Friday, May 2, 2014

Critical section

Critical Section

It is the part of the program where the shared memory is accessed or a critical section is group of instructions/statements or region of code that need to be executed atomically, such as accessing a resource (file, input or output port, global data, etc.).

In concurrent programming, if one thread tries to change the value of shared data at the same time as another thread tries to read the value (i.e. data race across threads), the result is unpredictable.The access to such shared variable (shared memory, shared files, shared port, etc…) to be synchronized. Few programming languages have built in support for synchronization.

It is critical to understand the importance of race condition while writing kernel mode programming (a device driver, kernel thread, etc.). since the programmer can directly access and modifying kernel data structures.

A simple solution to critical section can be thought as shown below,
Process Critical Section

A thread must acquire a lock prior to executing critical section. The lock can be acquired by only one thread. There are various ways to implement locks in the above pseudo code.
The three requirements for solving the critical section problem:

Mutual Exclusion:  one process at a time gets in critical section.

Progress:  if pi wants to get in critical section and no process is in critical section
                      then pi should be able to progress.

Progress is defined as the following: if no process is executing in its critical section and some processes wish to enter their critical sections, then only those processes that are not executing in their remainder sections can participate in making the decision as to which process will enter its critical section next. This selection cannot be postponed indefinitely.A process cannot immediately re-enter the critical section if the other process has set its flag to say that it would like to enter its critical section.

Bound wait:  pi should be able to get critical section with some upper waiting time.

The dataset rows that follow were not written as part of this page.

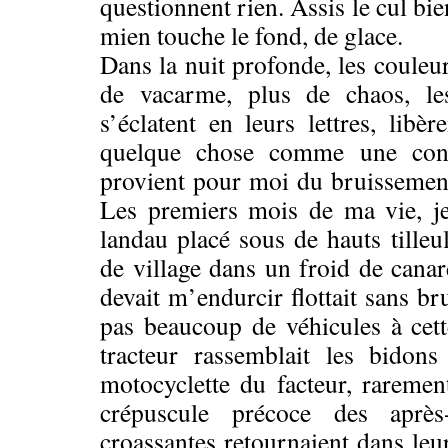
questionnent rien. Assis le cul bi
mien touche le fond, de glace.
Dans la nuit profonde, les couleur
de vacarme, plus de chaos, les
s’éclatent en leurs lettres, libèr
quelque chose comme une confia
provient pour moi du bruissement 
Les premiers mois de ma vie, je
landau placé sous de hauts tilleu
de village dans un froid de canar
devait m’endurcir flottait sans brui
pas beaucoup de véhicules à cet
tracteur rassemblait les bidons
motocyclette du facteur, raremen
crépuscule précoce des après-
croassantes retournaient dans leur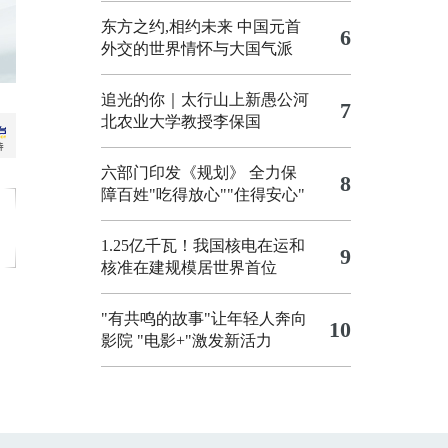
东方之约,相约未来 中国元首
6
外交的世界情怀与大国气派
追光的你｜太行山上新愚公河
7
北农业大学教授李保国
六部门印发《规划》 全力保
8
障百姓"吃得放心""住得安心"
1.25亿千瓦！我国核电在运和
9
核准在建规模居世界首位
"有共鸣的故事"让年轻人奔向
10
影院
"电影+"激发新活力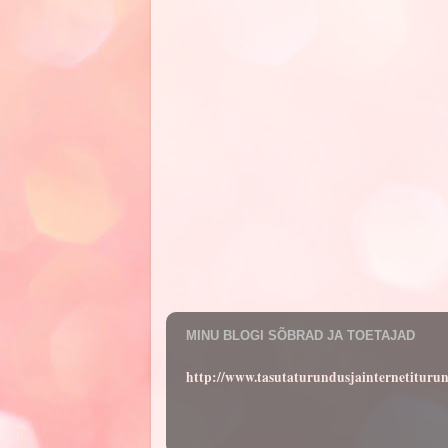
MINU BLOGI SÕBRAD JA TOETAJAD
http://www.tasutaturundusjainternetituru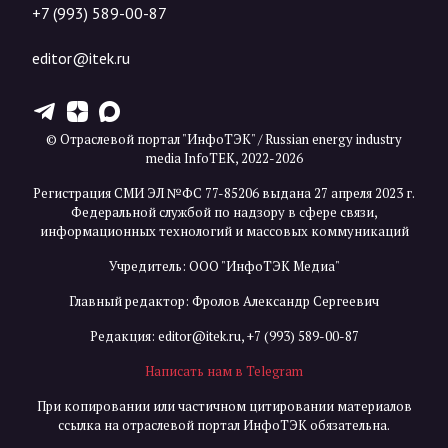
+7 (993) 589-00-87
editor@itek.ru
T
Z
X
© Отраслевой портал "ИнфоТЭК" / Russian energy industry
media InfoTEK, 2022-2026
Регистрация СМИ ЭЛ №ФС 77-85206 выдана 27 апреля 2023 г.
Федеральной службой по надзору в сфере связи,
информационных технологий и массовых коммуникаций
Учредитель: ООО "ИнфоТЭК Медиа"
Главный редактор: Фролов Александр Сергеевич
Редакция:
editor@itek.ru
,
+7 (993) 589-00-87
Написать нам в Telegram
При копировании или частичном цитировании материалов
ссылка на отраслевой портал ИнфоТЭК обязательна.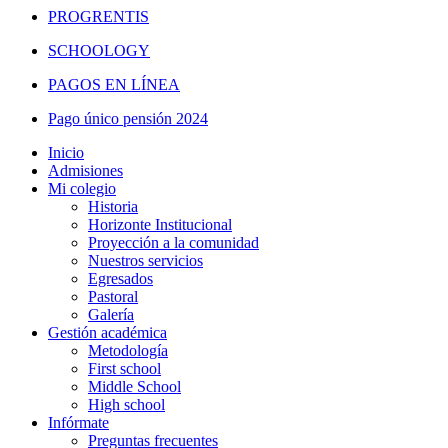
PROGRENTIS
SCHOOLOGY
PAGOS EN LÍNEA
Pago único pensión 2024
Inicio
Admisiones
Mi colegio
Historia
Horizonte Institucional
Proyección a la comunidad
Nuestros servicios
Egresados
Pastoral
Galería
Gestión académica
Metodología
First school
Middle School
High school
Infórmate
Preguntas frecuentes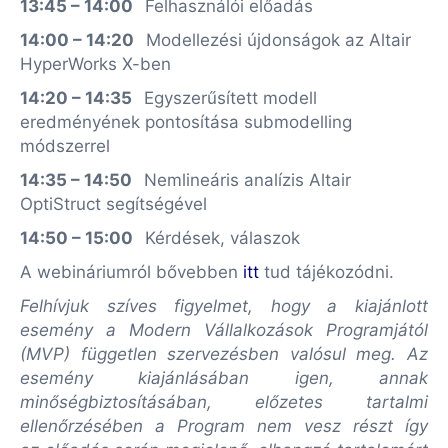
13:45 – 14:00
Felhasználói előadás
14:00 – 14:20
Modellezési újdonságok az Altair
HyperWorks X-ben
14:20 – 14:35
Egyszerűsített modell
eredményének pontosítása submodelling
módszerrel
14:35 – 14:50
Nemlineáris analízis Altair
OptiStruct segítségével
14:50 – 15:00
Kérdések, válaszok
A webináriumról bővebben
itt
tud tájékozódni.
Felhívjuk szíves figyelmet, hogy a kiajánlott
esemény a Modern Vállalkozások Programjától
(MVP) független szervezésben valósul meg. Az
esemény kiajánlásában igen, annak
minőségbiztosításában, előzetes tartalmi
ellenőrzésében a Program nem vesz részt így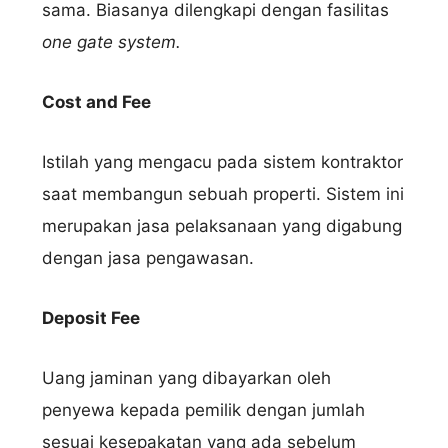
sama. Biasanya dilengkapi dengan fasilitas
one gate system.
Cost and Fee
Istilah yang mengacu pada sistem kontraktor
saat membangun sebuah properti. Sistem ini
merupakan jasa pelaksanaan yang digabung
dengan jasa pengawasan.
Deposit Fee
Uang jaminan yang dibayarkan oleh
penyewa kepada pemilik dengan jumlah
sesuai kesepakatan yang ada sebelum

The Producer-Consumer Problem:
    while(counter == n);   //if buffer is full, wait
    buffer[in] = nextp;
    in = (in + 1) % n;     //mode by n
    counter = counter + 1;

    while(counter == 0);  //if buffer is empty, wait
    nextc = buffer[out];
    out = (out + 1) % n;
    counter = counter - 1;

The problem occurred at sharing the same memory space, counter.
If both read and write counter at same time,  it will cause inconsistent.
e.g. Both got counter = 3
then producer update it into 4 then consumer writes it into 2.